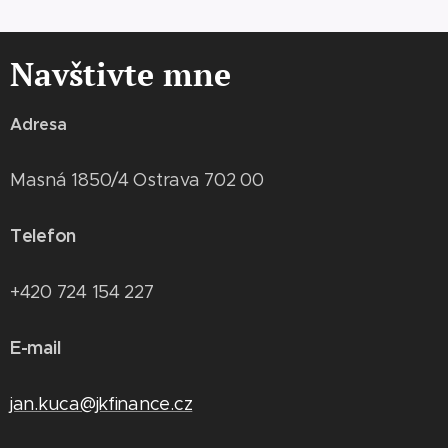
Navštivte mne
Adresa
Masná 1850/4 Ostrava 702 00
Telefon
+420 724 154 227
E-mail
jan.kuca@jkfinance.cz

##############################

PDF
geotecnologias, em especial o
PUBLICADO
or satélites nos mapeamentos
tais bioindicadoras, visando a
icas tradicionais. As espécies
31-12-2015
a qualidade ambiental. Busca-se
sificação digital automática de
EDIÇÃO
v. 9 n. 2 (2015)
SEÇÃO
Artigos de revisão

##############################

### AIM OF THE TASK
Your answer should consist only of the lines above between the line holding "Navštivte mne" and the line holding "jan.kuca@jkfinance.cz", inclusive, each transcribed exactly.

### THE ANSWER
Navštivte mne
Adresa
Masná 1850/4 Ostrava 702 00
Telefon
+420 724 154 227
E-mail
jan.kuca@jkfinance.cz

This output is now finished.